De renascerem sempre, após cada uma das muitas mortes que vão tendo em vida. Tolos, há outros que lhes invejam este castigo como se fora uma gracinha para entreter os amigos nas noites frias de inverno ou nas amenas cavaqueiras de verão. São os tolos quatro-estações, que por desconhecerem a primavera das ideias estão condenados ao outono da mediocridade para sempre.


domingo, 3 de fevereiro de 2008

Canduras

Dizer que a coisa começou com Marinho Pinto é mangar com a gente, tenham paciência. Pois sim, não havia corrupção antes, nada naducha, logo não havia o que acusar, logo ninguém tinha necesidade de acusar ninguém até aparecer aquele desbocado em roda livre no trombone da denúncia nacional. E falamos da grande corrupção, claro, que nunca existiu. Porque se falarmos da pequena trafulhice - eu dou-te a ponte mas tu pagas portagem, toma lá casino ó assis, arbitra o jogo mal mas vê lá bem, dá cá projecto que eu assino por ti, tu ganhas aqui mas eu ali também, uma mão que lava as duas - enfim, cambalachos de somenos, essa então não só nunca existiu como nunca existirá, que o ser humano é incapaz dessas coisas. E o político, esse pilar, nem se imagina: jamé! Alvitrar tamanha monstruosidade justifica bem a indignação de qualquer primeiro ministro.

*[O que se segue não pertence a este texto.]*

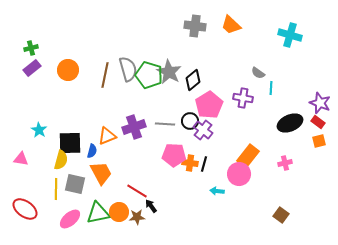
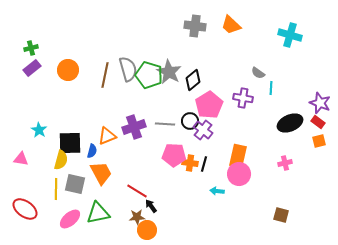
orange rectangle at (248, 156): moved 10 px left; rotated 25 degrees counterclockwise
orange circle at (119, 212): moved 28 px right, 18 px down
brown square at (281, 215): rotated 21 degrees counterclockwise
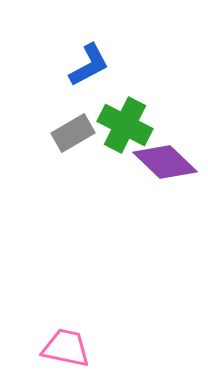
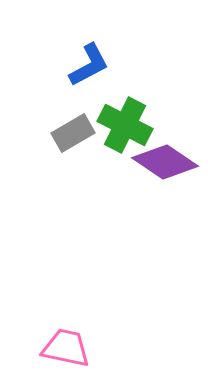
purple diamond: rotated 10 degrees counterclockwise
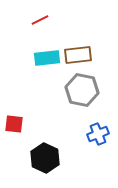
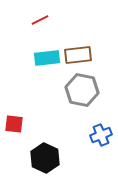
blue cross: moved 3 px right, 1 px down
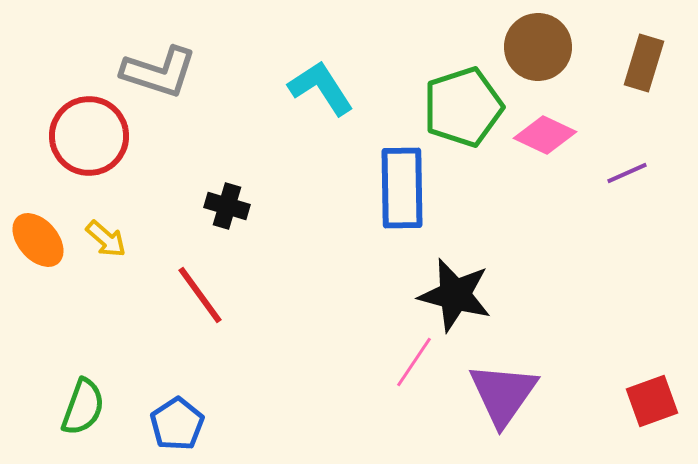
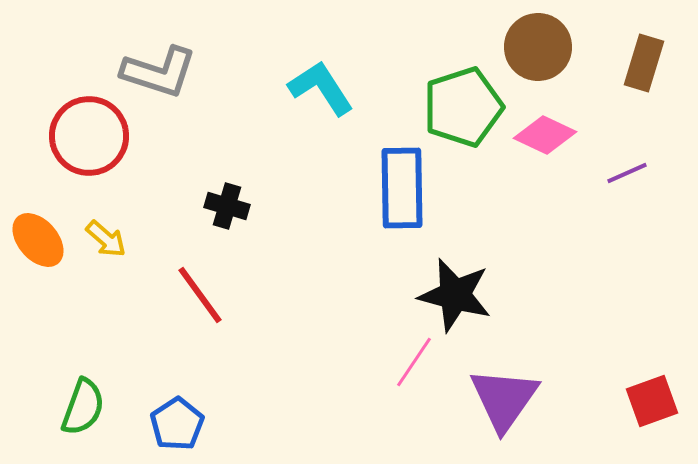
purple triangle: moved 1 px right, 5 px down
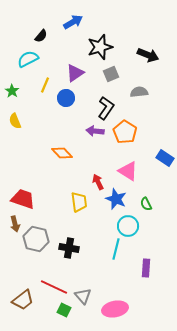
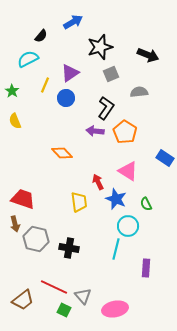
purple triangle: moved 5 px left
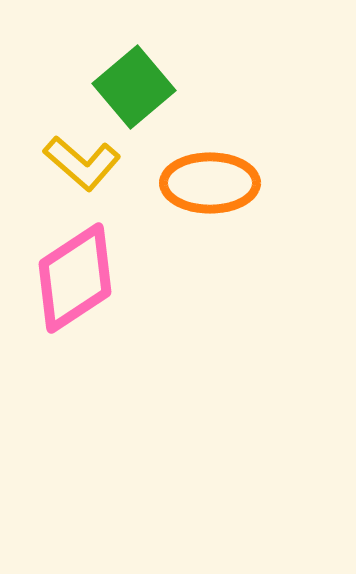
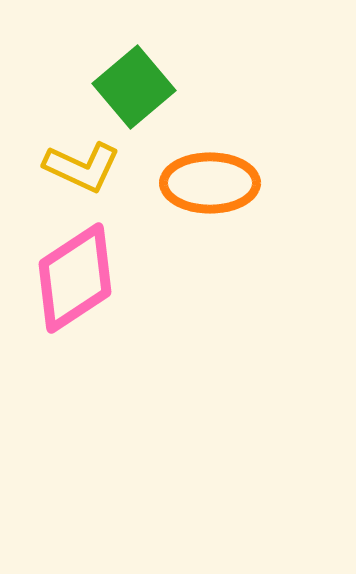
yellow L-shape: moved 4 px down; rotated 16 degrees counterclockwise
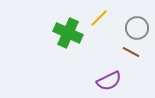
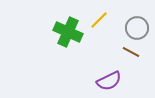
yellow line: moved 2 px down
green cross: moved 1 px up
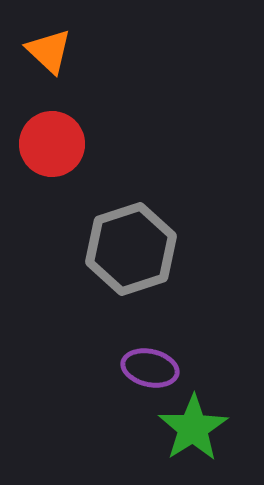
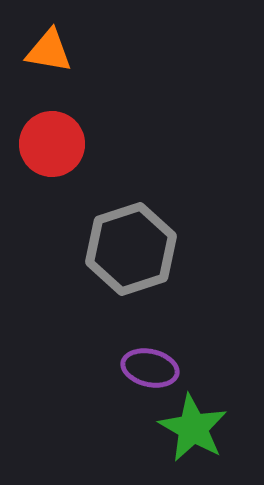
orange triangle: rotated 33 degrees counterclockwise
green star: rotated 10 degrees counterclockwise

Só que os jornais falam, as televisões mostram, as rádios contam e a gente vê. Lá se vai o mito da incorruptibilidade. E lá vem a classe política para a ribalta da atenção nacional, neste jogo de vermelhinha em que o pagode nunca acerta na melhor de três, por mais que vote, embora julgue que não tira os olhos da jogada dos eleitos com o seu voto. E lá vêm as capas de jornal, as aberturas de noticiário, o escândalo servido com o jantar diário na mesa dos portugueses. Ora, quem escreve para viver acaba vivendo a escrever sempre mais do mesmo e com palavras gastas, ou feridas de intenção pessoal. Por isso fui buscar socorro para a ocasião. Às minhas palavras sobra inconsequência e falta legitimidade e competência para um juizo milimétrico de acerto. Mas Natália topava-os bem, mesmo ao tempo, que a Correia tinha olho para a rataria. Se não, atente-se nestas quadras publicadas em 1983 no Bisnau e reproduzidas em poema integral aqui, onde eu fui beber estas 'malvadas línguas que dão fel à fama'. Um mimo de actualidade. E não fui eu que disse, uff.

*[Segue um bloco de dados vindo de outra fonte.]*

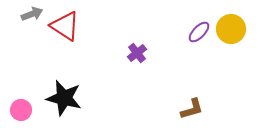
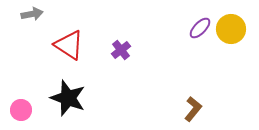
gray arrow: rotated 10 degrees clockwise
red triangle: moved 4 px right, 19 px down
purple ellipse: moved 1 px right, 4 px up
purple cross: moved 16 px left, 3 px up
black star: moved 4 px right; rotated 6 degrees clockwise
brown L-shape: moved 1 px right; rotated 35 degrees counterclockwise
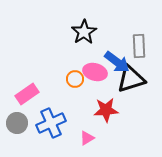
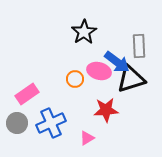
pink ellipse: moved 4 px right, 1 px up
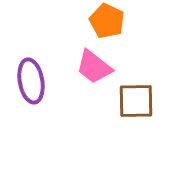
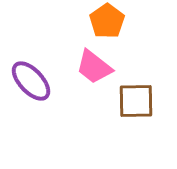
orange pentagon: rotated 12 degrees clockwise
purple ellipse: rotated 33 degrees counterclockwise
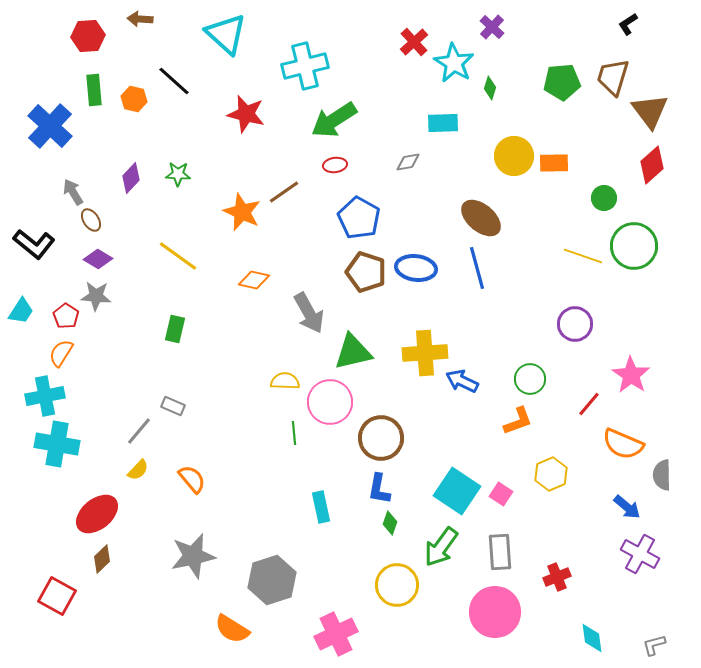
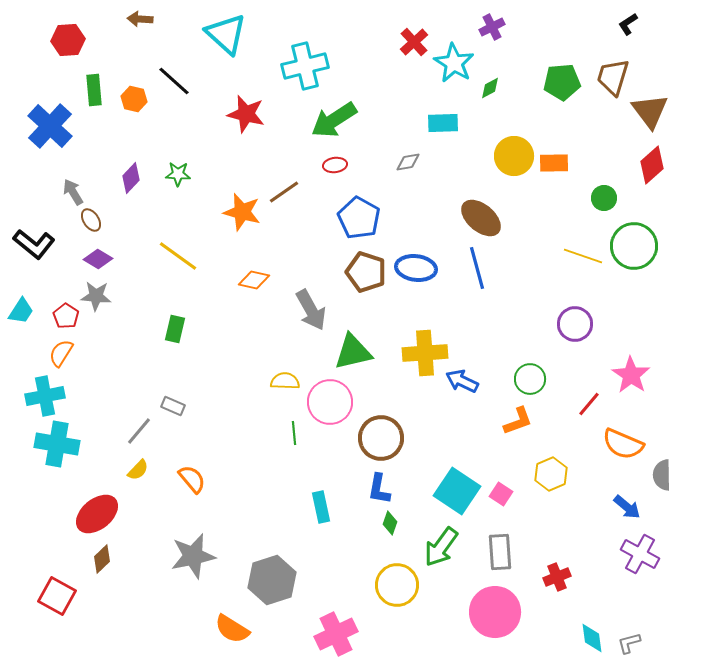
purple cross at (492, 27): rotated 20 degrees clockwise
red hexagon at (88, 36): moved 20 px left, 4 px down
green diamond at (490, 88): rotated 45 degrees clockwise
orange star at (242, 212): rotated 9 degrees counterclockwise
gray arrow at (309, 313): moved 2 px right, 3 px up
gray L-shape at (654, 645): moved 25 px left, 2 px up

Malvadas línguas que dão fel à fama
Dizem que nestes lúdicos quadrantes,
Os políticos querem é ter mama.
Como não hão-de querer se são lactantes?

Onde os meninos de tudo são senhores
Forçoso é que da asneira haja fartura.
E se alguns deles são uns estupores.
É só por traquinice. É só candura.

4 comentários:

samuel disse...

Belo post!
A tua patrícia é grande!
Foi a minha primeira letrista oficial. Adorei cada minuto que passei com ela no "Botequim", mesmo os mais embaraçosos. Naquela idade, meses depois de gravar o primeiro disco, era um bocadito penoso ouvir a Natália dizer no seu delicado volume de voz, em pleno Botequim cheio, "ó Samuel, cante lá uma das nossas cantigas!"

Anónimo disse...

Belo post!
Sem dúvida.
Ela é enorme!!
abreijos,
Maria ( a açoriana, com "i" :)).

Cristina Gomes da Silva disse...

Clarividência que nos vai faltando.

Rui Vasco Neto disse...

sam,
boa memória. Era uma peça de canhão, Deus a tenha lá no panteão dos loucos, que não a vejo a querer estar em mais lado algum.(estás a vê-la aos gritos pelo Dórdio lá no céu?)

mariiiiia,
abreijos é fixe.

cris,
pois, mas eu ando a trabalhar nisso. mais cinco vidas e meto a Correia num chinelo, vai ver.